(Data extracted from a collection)
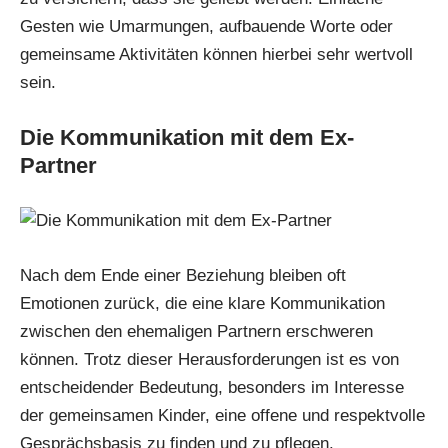
Gesten wie Umarmungen, aufbauende Worte oder
gemeinsame Aktivitäten können hierbei sehr wertvoll
sein.
Die Kommunikation mit dem Ex-
Partner
Nach dem Ende einer Beziehung bleiben oft
Emotionen zurück, die eine klare Kommunikation
zwischen den ehemaligen Partnern erschweren
können. Trotz dieser Herausforderungen ist es von
entscheidender Bedeutung, besonders im Interesse
der gemeinsamen Kinder, eine offene und respektvolle
Gesprächsbasis zu finden und zu pflegen.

▸ What you need to do
Filter the data for the string "können". Copy each matching line.

▸ Output for this task
gemeinsame Aktivitäten können hierbei sehr wertvoll
können. Trotz dieser Herausforderungen ist es von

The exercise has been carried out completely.